Slow walkers are doomed
(No. 28) Tumbling down the stairs and Coney Island memories. By Stephen P. Williams
(The heart, above, craves attention.)
But first, this: I love that Jade Beal is creating a book of images of older people in all their glory. While I can’t vouch for whether the book will ever see the light of day, the Kickstarter project for Wise Bodies, Beautiful Elders has already been well-funded, and you can watch some interesting videos there.
I often forget I’m 62 years old
I tumbled down these steps, across the sidewalk, and into the gutter — a place I’ve been told I belong.
Since the gym and pool and pilates studio are closed due to the virus, I haven’t been doing as many balance exercises. Instead, I’ve been taking daily long walks for exercise and mental health, social distancing all the way, except when trapped on a path between a runner and a one-wheeler.

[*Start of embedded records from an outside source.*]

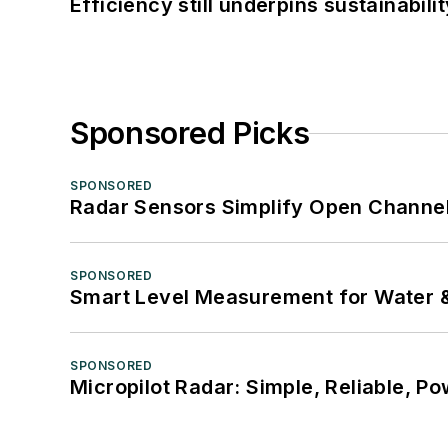
Efficiency still underpins sustainabilit
Sponsored Picks
SPONSORED
Radar Sensors Simplify Open Channel
SPONSORED
Smart Level Measurement for Water 
SPONSORED
Micropilot Radar: Simple, Reliable, Po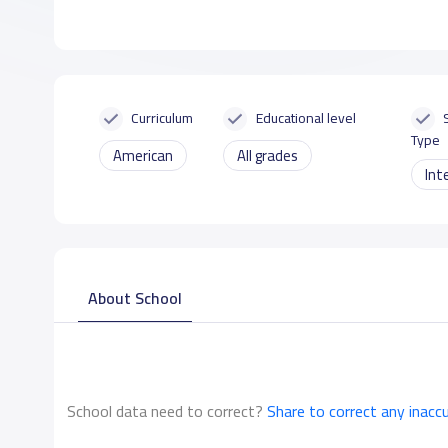
Curriculum
Educational level
Type
American
All grades
Int
About School
School data need to correct?
Share to correct any inacc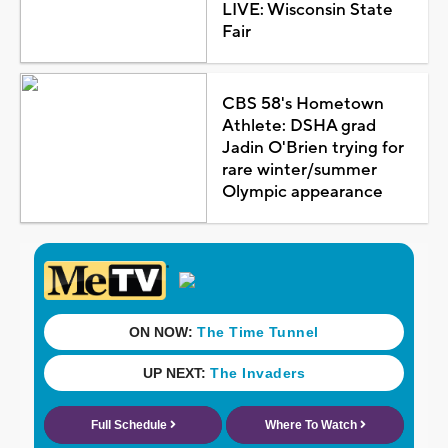
LIVE: Wisconsin State
Fair
CBS 58's Hometown
Athlete: DSHA grad
Jadin O'Brien trying for
rare winter/summer
Olympic appearance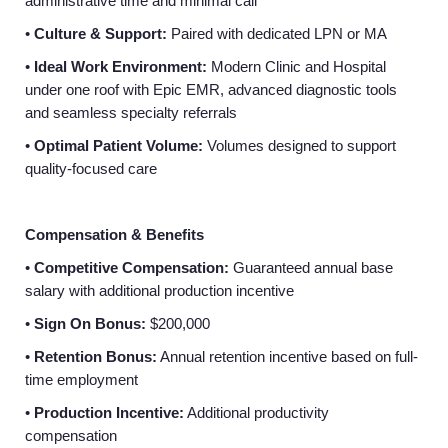
administrative time and minimal call
•
Culture & Support:
Paired with dedicated LPN or MA
•
Ideal Work Environment:
Modern Clinic and Hospital
under one roof with Epic EMR, advanced diagnostic tools
and seamless specialty referrals
•
Optimal Patient Volume:
Volumes designed to support
quality‑focused care
Compensation & Benefits
•
Competitive Compensation:
Guaranteed annual base
salary with additional production incentive
•
Sign On Bonus:
$200,000
•
Retention Bonus:
Annual retention incentive based on full-
time employment
•
Production Incentive:
Additional productivity
compensation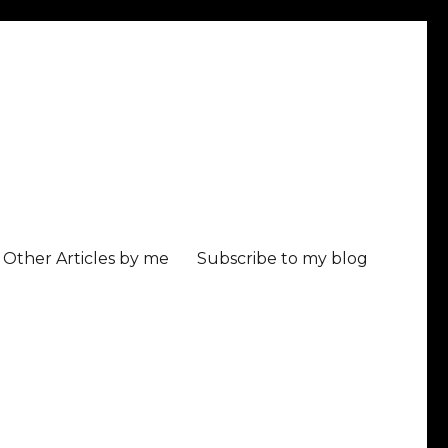
Other Articles by me
Subscribe to my blog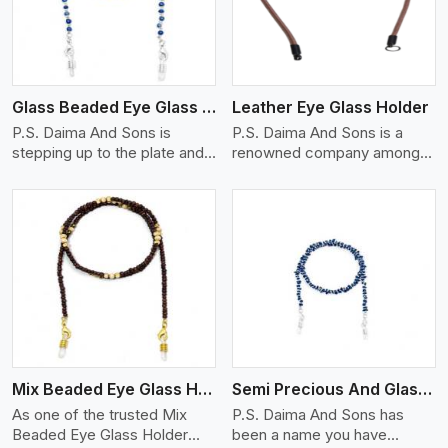
Glass Beaded Eye Glass Holder
Leather Eye Glass Holder
P.S. Daima And Sons is
P.S. Daima And Sons is a
stepping up to the plate and
renowned company among
is being recognized as one of
the Leather Eye Glass Holder
the best Glass Beaded Eye
Manufacturers in Moscow
Glass Holders manufacturers
with trendy options that work
in Moscow, providing trendy
perfectly to manage your
and functional eyewear
eyewear stylishly and safely.
accessories. Made from
Each holder is made using
View More
premium quality glass beads,
quality leather to ensure
our holders not only look
quality, and absolute ease of
good, but they are strong and
daily use while retaining the
durable too. Each piece is
best skin appeal.
made by skilful artisans who
Mix Beaded Eye Glass Holder
Semi Precious And Glass Bead
can create pieces similar,with
smooth finishes with loops
As one of the trusted Mix
P.S. Daima And Sons has
that provide a grip on the
Beaded Eye Glass Holder
been a name you have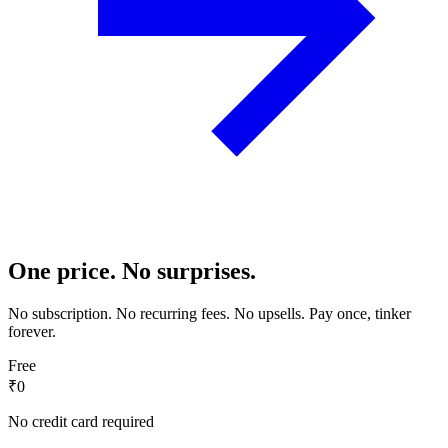
One price. No surprises.
No subscription. No recurring fees. No upsells. Pay once, tinker
forever.
Free
₹0
No credit card required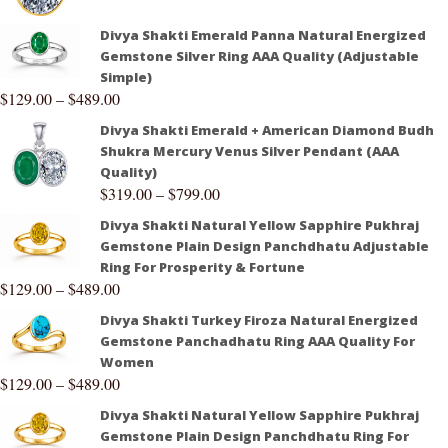
Divya Shakti Emerald Panna Natural Energized
Gemstone Silver Ring AAA Quality (Adjustable
Simple)
$
129.00
–
$
489.00
Divya Shakti Emerald + American Diamond Budh
Shukra Mercury Venus Silver Pendant (AAA
Quality)
$
319.00
–
$
799.00
Divya Shakti Natural Yellow Sapphire Pukhraj
Gemstone Plain Design Panchdhatu Adjustable
Ring For Prosperity & Fortune
$
129.00
–
$
489.00
Divya Shakti Turkey Firoza Natural Energized
Gemstone Panchadhatu Ring AAA Quality For
Women
$
129.00
–
$
489.00
Divya Shakti Natural Yellow Sapphire Pukhraj
Gemstone Plain Design Panchdhatu Ring For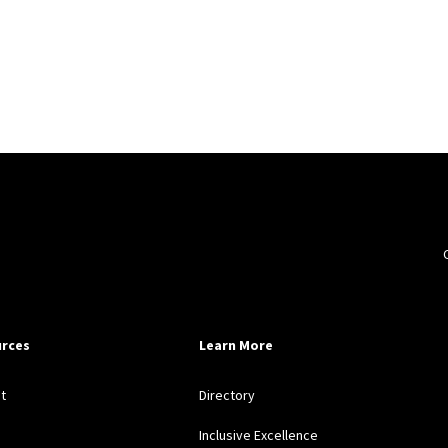
rces
Learn More
t
Directory
Inclusive Excellence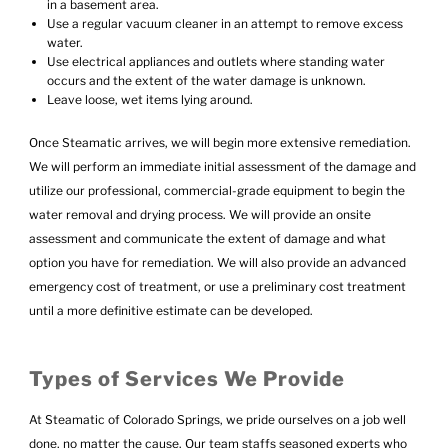
in a basement area.
Use a regular vacuum cleaner in an attempt to remove excess
water.
Use electrical appliances and outlets where standing water
occurs and the extent of the water damage is unknown.
Leave loose, wet items lying around.
Once Steamatic arrives, we will begin more extensive remediation.
We will perform an immediate initial assessment of the damage and
utilize our professional, commercial-grade equipment to begin the
water removal and drying process. We will provide an onsite
assessment and communicate the extent of damage and what
option you have for remediation. We will also provide an advanced
emergency cost of treatment, or use a preliminary cost treatment
until a more definitive estimate can be developed.
Types of Services We Provide
At Steamatic of Colorado Springs, we pride ourselves on a job well
done, no matter the cause. Our team staffs seasoned experts who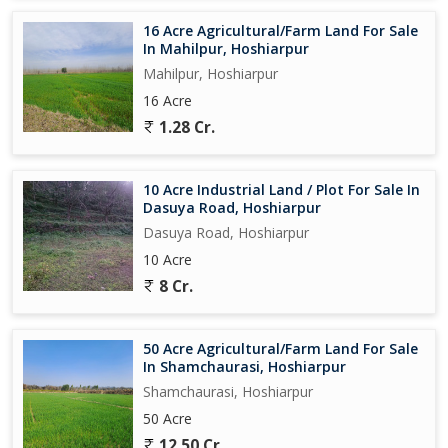
16 Acre Agricultural/Farm Land For Sale
In Mahilpur, Hoshiarpur
Mahilpur, Hoshiarpur
16 Acre
1.28 Cr.
10 Acre Industrial Land / Plot For Sale In
Dasuya Road, Hoshiarpur
Dasuya Road, Hoshiarpur
10 Acre
8 Cr.
50 Acre Agricultural/Farm Land For Sale
In Shamchaurasi, Hoshiarpur
Shamchaurasi, Hoshiarpur
50 Acre
12.50 Cr.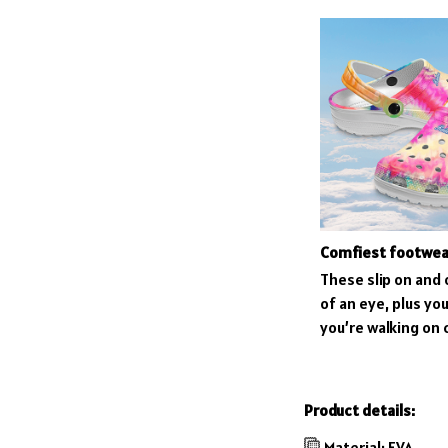
Comfiest footwea
These slip on and o
of an eye, plus you’
you’re walking on 
Product details:
Material: EVA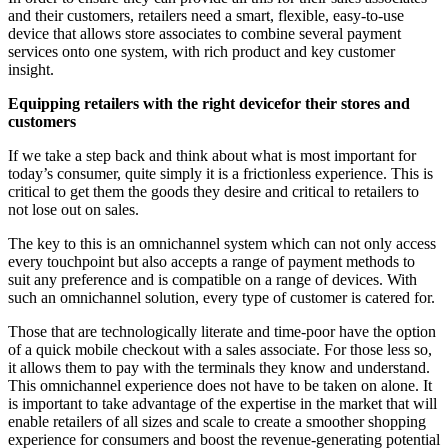
and their customers, retailers need a smart, flexible, easy-to-use
device that allows store associates to combine several payment
services onto one system, with rich product and key customer
insight.
Equipping retailers with the right devicefor their stores and
customers
If we take a step back and think about what is most important for
today’s consumer, quite simply it is a frictionless experience. This is
critical to get them the goods they desire and critical to retailers to
not lose out on sales.
The key to this is an omnichannel system which can not only access
every touchpoint but also accepts a range of payment methods to
suit any preference and is compatible on a range of devices. With
such an omnichannel solution, every type of customer is catered for.
Those that are technologically literate and time-poor have the option
of a quick mobile checkout with a sales associate. For those less so,
it allows them to pay with the terminals they know and understand.
This omnichannel experience does not have to be taken on alone. It
is important to take advantage of the expertise in the market that will
enable retailers of all sizes and scale to create a smoother shopping
experience for consumers and boost the revenue-generating potential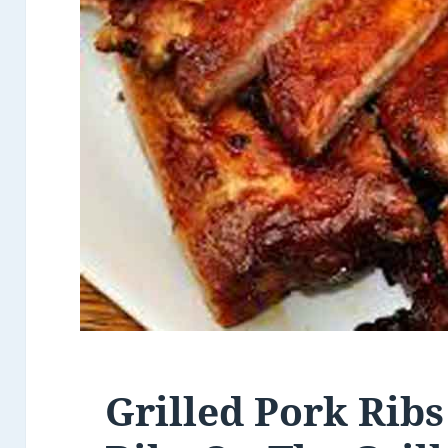
Grilled Pork Ribs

‘The other day, crossing Seventh Avenue on a walk I tripped on the curb and fell flat on my face. I mean flat — no way to stop it. Though I was shaken, I hopped right back up, not wanting anyone nearby to think I was just another old person. But I felt like one. A lot of people, young and old, are feeling less vibrant now because of the shelter in place orders and lack of exercise.
Today I saw the effects of doing far less pilates and balance work than I did pre-corona. At the top of my stoop are two grey pots, each home to a lush clematis that is climbing and preparing to bloom. While trying to rig some blue grey twine for the vines to climb, I needed something to stand on so I could reach the light fixture I wanted as the top anchor.
“Don’t stand on that pot, it might break,” I told myself. But I did, and it broke, and I fell hard on my ankles and tumbled down the stoop and rolled into the curb moaning and swearing, pretty sure I’d broken my leg. A passing jogger stood 6 feet away and asked if I was ok. I nodded and she fled, probably because I’d neglected to put on my anti-virus mask. I was broken and contagious and covered in dirt — not a good look.
Hurting like hell, I climbed the five flights to my apartment, hanging on the railing for support, and had a video call with my doctor who told me to just take some OTC painkillers and see how I felt in the morning. I also cancelled my planned afternoon walk. Today, I’m ok, though it’s still painful to climb up to my apartment. I know that if I’d been doing more mat work, I would have caught myself yesterday. So today I stretched and did mat pilates and I’m going to head out on a walk this afternoon, discomfort be damned. I know that moving helps injuries heal.
The lesson: Don’t let this virus ruin your fitness, which is more important than ever. Also, if your brain says, “Don’t climb on that,” listen to it. I had a fool’s luck in not being more seriously hurt.
Walk right. Walk fast. Walk long.
A woman walking down the middle of Avenida Paulista in Sao Paolo, Brazil Photo by Guilherme Stecanella on Unsplash
This bums me out: Recent research published in JAMA Network Open shows that people who walk more slowly at age 45 tend to have accelerated physical and cognitive aging, according to several biomarkers, including body mass index, blood pressure, cholesterol, dental health and brain structure. Plus, the slow walkers just look older. Damn! All my life, everyone’s walked faster than me, especially in New York. Both my wives were always way ahead of me when we walked —- but maybe that’s a separate issue.
Even before reading this study, I was trying to get myself to walk faster on my daily 4 or 5 miles around the city. And I’m gonna keep it up, using my iWatch to track my pace. It’s fun to move fast.
“Doctors know that slow walkers in their 70s and 80s tend to die sooner than fast walkers their same age,” said Terrie E. Moffitt, one of the Duke University scientists who published the study.
Here’s some good advice on how to walk properly.
The researchers also found that walking in general cuts coronary risk by 1/3 in men and women, even in people who walk as slowly as 2 mph. The longer you walk and the faster the pace the bigger the benefits. Those benefits include coping better with depression, regulating blood sugar levels, improving cognition and more. Plus, walking is easier on your body than running. Walk two to four miles a day to start, and see how you feel. It can be boring at first, but music, audio books and phone calls can help. If you can let yourself walk without headphones, you’ll eventually find that walking is an idea generating activity. You might just walk your way into writing a novel, or launching a startup.
You can listen to these songs about walking as you walk
Who wouldn’t enjoy taking a walk with Jill Scott?
I always encourage people to walk on their wild side, whatever that may be.
I remember hearing this blasting from all the speakers one afternoon while walking around Coney Island. The song brings that light, air and the NYC scene right to life. Oh yeah, and I guess it’s about walking.